No novo livro de Andrea Tornielli e Giacomo Galeazzi, intitulado “Pope Francis: This Economy Kills” (original italiano sob o título: Papa Francesco. Questa economia uccide. Con un'intervista esclusiva su capitalismo e giustizia sociale. Milano, Piemme, 2015), Francisco condena a “teoria de gênero”, comparando-a a guerra nuclear e manipulação genética. Joshua McElwee escreve:

[Francisco] diz que, em todas épocas, há “Herodes” que traçam desígnios de morte, destroem e desfiguram o rosto do homem e da mulher, destruindo a criação (...) Pensemos nas armas nucleares, na possibilidade de elas aniquilarem, em poucos instantes, um número muito elevado de seres humanos (...) Pensemos também na manipulação genética, na manipulação da vida ou na teoria de gênero, que não reconhecem a ordem da criação.

E, em uma coletiva de imprensa no dia 19 de janeiro deste ano, ele – o papa – usou o termo “teoria de gênero” como um exemplo de colonização ideológica, uma tática, disse, empregada pelos nazistas.

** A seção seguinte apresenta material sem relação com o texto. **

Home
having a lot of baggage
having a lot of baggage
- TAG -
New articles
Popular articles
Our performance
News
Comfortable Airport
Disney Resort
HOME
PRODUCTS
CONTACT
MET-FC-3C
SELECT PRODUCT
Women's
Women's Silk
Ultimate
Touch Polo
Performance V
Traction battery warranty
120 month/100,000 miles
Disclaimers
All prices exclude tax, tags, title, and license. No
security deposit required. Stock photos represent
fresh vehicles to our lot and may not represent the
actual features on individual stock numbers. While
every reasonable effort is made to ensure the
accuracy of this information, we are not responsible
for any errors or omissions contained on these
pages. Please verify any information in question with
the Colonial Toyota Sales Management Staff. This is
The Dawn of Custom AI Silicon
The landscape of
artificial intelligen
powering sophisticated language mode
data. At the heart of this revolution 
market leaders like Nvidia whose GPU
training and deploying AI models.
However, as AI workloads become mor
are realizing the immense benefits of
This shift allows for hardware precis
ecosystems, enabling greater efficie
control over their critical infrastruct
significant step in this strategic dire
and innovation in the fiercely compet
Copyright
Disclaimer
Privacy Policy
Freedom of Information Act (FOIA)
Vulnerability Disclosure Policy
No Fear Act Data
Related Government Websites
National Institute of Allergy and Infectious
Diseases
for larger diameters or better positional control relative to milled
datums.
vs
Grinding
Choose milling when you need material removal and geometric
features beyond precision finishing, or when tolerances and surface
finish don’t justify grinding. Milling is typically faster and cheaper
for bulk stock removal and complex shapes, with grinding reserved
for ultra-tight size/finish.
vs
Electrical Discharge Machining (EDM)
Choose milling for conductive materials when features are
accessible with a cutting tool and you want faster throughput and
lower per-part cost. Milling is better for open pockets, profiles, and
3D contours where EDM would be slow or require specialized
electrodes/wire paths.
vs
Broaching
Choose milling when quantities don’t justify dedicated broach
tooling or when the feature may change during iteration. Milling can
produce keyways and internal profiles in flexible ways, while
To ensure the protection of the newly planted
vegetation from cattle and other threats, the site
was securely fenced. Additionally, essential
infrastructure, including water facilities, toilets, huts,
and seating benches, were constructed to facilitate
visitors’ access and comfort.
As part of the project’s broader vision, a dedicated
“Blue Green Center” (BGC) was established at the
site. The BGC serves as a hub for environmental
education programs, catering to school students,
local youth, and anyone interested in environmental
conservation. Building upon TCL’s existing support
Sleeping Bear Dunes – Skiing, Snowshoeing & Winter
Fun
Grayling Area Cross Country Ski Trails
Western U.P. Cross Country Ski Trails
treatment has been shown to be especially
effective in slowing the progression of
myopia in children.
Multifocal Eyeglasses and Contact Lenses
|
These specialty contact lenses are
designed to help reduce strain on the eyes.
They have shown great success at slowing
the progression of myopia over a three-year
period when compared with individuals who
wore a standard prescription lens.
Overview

Certamente, algo comparável TANTO à guerra nuclear QUANTO aos nazistas merece certa atenção. Afinal, o que é esta tal “teoria de gênero”?

Francisco parece estar ecoando as preocupações do Papa Bento XVI em sua alocução de Natal, no ano de 2012, à Cúria:

“As pessoas disputam a ideia que elas têm uma natureza, dada a elas por sua identidade corporal, que serve como um elemento definidor do ser humano. Negam sua natureza e decidem que esta não é algo previamente dado a elas, mas sim que é construída por elas mesmas. De acordo com o relato bíblico da criação, ser criado por deus como macho e fêmea pertence à essência da criatura humana. Esta dualidade é um aspecto essencial daquilo que constitui o ser humano, como ordenado por Deus. Esta mesma dualidade como algo anteriormente dado é o que, neste momento, está sendo disputada”.

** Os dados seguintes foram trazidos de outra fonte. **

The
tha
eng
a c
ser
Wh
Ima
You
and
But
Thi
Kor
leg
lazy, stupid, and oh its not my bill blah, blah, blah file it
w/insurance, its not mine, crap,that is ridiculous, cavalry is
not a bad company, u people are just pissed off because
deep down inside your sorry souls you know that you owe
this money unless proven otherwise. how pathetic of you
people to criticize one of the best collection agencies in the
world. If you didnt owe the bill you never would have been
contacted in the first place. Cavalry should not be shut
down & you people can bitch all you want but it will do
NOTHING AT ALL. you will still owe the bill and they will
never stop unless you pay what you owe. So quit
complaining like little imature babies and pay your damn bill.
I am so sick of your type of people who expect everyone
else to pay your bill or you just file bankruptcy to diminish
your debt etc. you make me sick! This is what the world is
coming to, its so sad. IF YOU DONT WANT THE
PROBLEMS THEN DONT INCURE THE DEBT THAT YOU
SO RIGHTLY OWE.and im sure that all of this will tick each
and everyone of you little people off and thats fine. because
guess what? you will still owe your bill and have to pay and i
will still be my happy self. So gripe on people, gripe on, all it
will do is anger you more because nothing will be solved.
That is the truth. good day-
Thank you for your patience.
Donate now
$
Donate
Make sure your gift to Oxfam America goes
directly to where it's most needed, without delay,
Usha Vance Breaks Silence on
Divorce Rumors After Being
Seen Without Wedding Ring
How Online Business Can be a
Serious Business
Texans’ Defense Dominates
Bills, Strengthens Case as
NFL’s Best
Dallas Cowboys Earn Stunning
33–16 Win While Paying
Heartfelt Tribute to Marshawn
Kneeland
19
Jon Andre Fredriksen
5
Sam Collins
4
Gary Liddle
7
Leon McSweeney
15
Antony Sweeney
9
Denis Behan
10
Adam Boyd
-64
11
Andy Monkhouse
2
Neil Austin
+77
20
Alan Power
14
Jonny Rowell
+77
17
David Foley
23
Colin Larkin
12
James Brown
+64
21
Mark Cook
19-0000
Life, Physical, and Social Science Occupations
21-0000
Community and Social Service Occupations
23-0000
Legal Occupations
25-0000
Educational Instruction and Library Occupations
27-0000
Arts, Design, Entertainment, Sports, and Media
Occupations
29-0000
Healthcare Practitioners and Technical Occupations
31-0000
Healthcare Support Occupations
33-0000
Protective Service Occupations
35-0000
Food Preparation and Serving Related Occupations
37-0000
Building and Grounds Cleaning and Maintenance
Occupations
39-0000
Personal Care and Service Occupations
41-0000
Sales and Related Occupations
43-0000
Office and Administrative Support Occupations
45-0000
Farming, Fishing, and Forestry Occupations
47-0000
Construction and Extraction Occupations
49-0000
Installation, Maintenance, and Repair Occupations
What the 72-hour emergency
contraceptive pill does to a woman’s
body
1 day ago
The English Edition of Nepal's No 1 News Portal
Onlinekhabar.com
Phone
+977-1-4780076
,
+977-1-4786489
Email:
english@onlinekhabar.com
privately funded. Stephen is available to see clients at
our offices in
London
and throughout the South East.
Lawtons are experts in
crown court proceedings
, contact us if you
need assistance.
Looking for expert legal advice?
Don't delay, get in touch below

Bento XVI traz três importantes elementos:

1. Ele rejeita a separação entre gênero e sexo.

2. Acusa a ideia de que esta separação seja construída socialmente ou escolhida individualmente.

3. Afirma que a dualidade entre macho e fêmea é essencial à natureza humana.

Segundo McElwee, o alvo do Papa Francisco são as “teorias modernas que consideram as identidades de gênero das pessoas como se existissem ao longo de um espectro”, o que introduz um outro conceito: o de identidade de gênero.

Aqui apresentarei algumas definições, basicamente para deixar claro o vocabulário do debate, seguido de alguns comentários.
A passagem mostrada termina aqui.